← Return to search results
Back to Prindle Institute

Can Human-Grown Organs De-Liver?

photograph of surgeons conducting procedure on operating table

Despite the majority U.K. shifting from an opt-in to an opt-out donation system, there is still a vast shortage of viable organs. According to NHS figures, there are currently over 7,000 people on the organ transplant waiting list, and just last year 420 died because a suitable organ was not available. And this is not just a U.K. problem. Similar shortages occur across the EU, the U.S., and Canada. In fact, the organ shortage problem is global, with most countries reporting a deficit between the number of donors and the number of hopeful recipients.

Writers at The Prindle Post have already explored and critiqued some solutions to this problem, including harvesting organs from the imprisoned, 3D printing the necessary body parts, xenotransplantation, and paying people to donate non-vital organs. Last month, I wrote a piece about OrganEx, a novel technology that might reverse posthumous cellular damage, thereby making more organs viable for transplant.

But hot on the heels of that innovation came news of an upcoming trial by biotech company LyGenesis, a trial which might have truly radical implications for the organ transplant landscape. In short, the company will try to grow new livers inside the bodies of people with end-stage liver disease.

This is wild in and of itself. But it gets better: twelve volunteers will be given increasingly potent doses of the treatment over the trial period until the final study participants will potentially grow not just one but five mini livers throughout their bodies.

While still highly speculative, the potential to grow livers, or even other organs, within the body of the hopeful transplantee could dramatically reduce global demand. People would no longer have to wait for a whole organ to be available. Instead, they could grow a new one. This would improve health outcomes, ease pressure on healthcare systems, and ultimately save lives.

The procedure involves taking healthy liver cells from an organ donor and injecting them into the lymph nodes of the sick recipient. As the nodes provide an excellent environment for cellular division and growth, the team at LyGenesis believe that the transplanted liver cells would start to divide and grow within the node, eventually replacing it.

Over time, the transplanted cells would develop into one or several miniature livers and start compensating for that person’s damaged original.

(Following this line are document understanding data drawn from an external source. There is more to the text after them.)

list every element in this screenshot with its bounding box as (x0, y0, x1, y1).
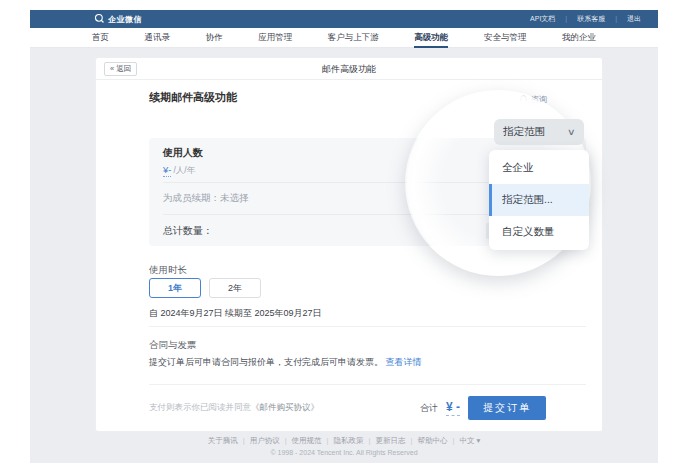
checkout-group: 合计 ¥ - 提交订单 (420, 396, 546, 420)
wecom-logo-icon (94, 13, 105, 26)
nav-item-my-company[interactable]: 我的企业 (562, 28, 596, 48)
dropdown-option-specified-range[interactable]: 指定范围... (489, 184, 589, 216)
caret-down-icon: ▾ (477, 436, 481, 445)
app-window: 企业微信 API文档 联系客服 退出 首页 通讯录 协作 应用管理 客户与上下游… (0, 0, 688, 470)
chevron-down-icon: ∨ (567, 127, 576, 137)
duration-label: 使用时长 (149, 264, 187, 277)
api-docs-link[interactable]: API文档 (525, 14, 572, 24)
section-divider (149, 384, 586, 385)
contract-desc: 提交订单后可申请合同与报价单，支付完成后可申请发票。 查看详情 (149, 356, 422, 369)
footer-link-changelog[interactable]: 更新日志 (376, 436, 418, 445)
total-value: ¥ - (446, 400, 460, 416)
agreement-text: 支付则表示你已阅读并同意《邮件购买协议》 (149, 402, 319, 414)
top-links: API文档 联系客服 退出 (525, 14, 646, 24)
dropdown-option-whole-company[interactable]: 全企业 (489, 152, 589, 184)
nav-item-customers[interactable]: 客户与上下游 (328, 28, 379, 48)
card-header: « 返回 邮件高级功能 (96, 58, 602, 80)
duration-option-2year[interactable]: 2年 (209, 278, 261, 298)
contact-support-link[interactable]: 联系客服 (572, 14, 622, 24)
agreement-prefix: 支付则表示你已阅读并同意 (149, 402, 251, 412)
nav-item-app-management[interactable]: 应用管理 (258, 28, 292, 48)
footer-link-usage[interactable]: 使用规范 (292, 436, 334, 445)
support-link[interactable]: 咨询 (519, 94, 547, 105)
agreement-doc-link[interactable]: 《邮件购买协议》 (251, 402, 319, 412)
language-selector[interactable]: 中文 ▾ (459, 436, 480, 445)
logout-link[interactable]: 退出 (622, 14, 646, 24)
section-divider (149, 326, 586, 327)
duration-date-range: 自 2024年9月27日 续期至 2025年09月27日 (149, 307, 322, 320)
nav-item-contacts[interactable]: 通讯录 (145, 28, 171, 48)
support-label: 咨询 (531, 94, 547, 105)
footer-link-agreement[interactable]: 用户协议 (250, 436, 292, 445)
wecom-logo: 企业微信 (94, 13, 142, 26)
main-nav: 首页 通讯录 协作 应用管理 客户与上下游 高级功能 安全与管理 我的企业 (30, 28, 658, 48)
nav-item-home[interactable]: 首页 (92, 28, 109, 48)
footer-links: 关于腾讯用户协议使用规范隐私政策更新日志帮助中心中文 ▾ (30, 436, 658, 446)
footer-link-help[interactable]: 帮助中心 (417, 436, 459, 445)
nav-item-security[interactable]: 安全与管理 (484, 28, 527, 48)
top-bar: 企业微信 API文档 联系客服 退出 (30, 10, 658, 28)
duration-options: 1年 2年 (149, 278, 261, 298)
contract-title: 合同与发票 (149, 339, 197, 352)
renew-members-label: 为成员续期： (163, 192, 220, 205)
duration-option-1year[interactable]: 1年 (149, 278, 201, 298)
nav-item-collaboration[interactable]: 协作 (206, 28, 223, 48)
dropdown-option-custom-quantity[interactable]: 自定义数量 (489, 216, 589, 248)
total-label: 合计 (420, 402, 438, 415)
view-details-link[interactable]: 查看详情 (386, 357, 422, 367)
contract-desc-text: 提交订单后可申请合同与报价单，支付完成后可申请发票。 (149, 357, 383, 367)
scope-select[interactable]: 指定范围 ∨ (494, 119, 584, 145)
copyright-text: © 1998 - 2024 Tencent Inc. All Rights Re… (30, 449, 658, 456)
submit-order-button[interactable]: 提交订单 (468, 396, 546, 420)
nav-item-advanced-features[interactable]: 高级功能 (414, 28, 448, 48)
headset-icon (519, 94, 528, 105)
footer: 关于腾讯用户协议使用规范隐私政策更新日志帮助中心中文 ▾ © 1998 - 20… (30, 436, 658, 456)
renew-card: « 返回 邮件高级功能 续期邮件高级功能 咨询 使用人数 ¥-/人/年 为成员续… (95, 57, 603, 432)
scope-dropdown: 全企业 指定范围... 自定义数量 (489, 150, 589, 250)
language-label: 中文 (459, 436, 474, 445)
total-quantity-label: 总计数量： (163, 224, 213, 238)
footer-link-privacy[interactable]: 隐私政策 (334, 436, 376, 445)
page-title: 邮件高级功能 (96, 58, 602, 80)
footer-link-about[interactable]: 关于腾讯 (208, 436, 250, 445)
wecom-logo-text: 企业微信 (108, 14, 142, 25)
renew-members-value: 未选择 (220, 192, 249, 205)
price-unit: /人/年 (173, 165, 195, 175)
renew-heading: 续期邮件高级功能 (149, 90, 237, 105)
scope-select-value: 指定范围 (503, 125, 545, 139)
price-value: ¥- (163, 164, 171, 177)
back-button[interactable]: « 返回 (104, 62, 137, 76)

The team have already conducted animal trials over the last ten years, growing mini livers in mice, pigs, and dogs, and now believes it is time for human trials. Each trial participant will receive regular check-ups over the following year to ensure doctors pick up on any adverse side effects as soon as possible. In total, the study should take just over two years to complete. If the trial goes well and the results prove promising, LyGenesis plans to implant other cells and grow other types of organs.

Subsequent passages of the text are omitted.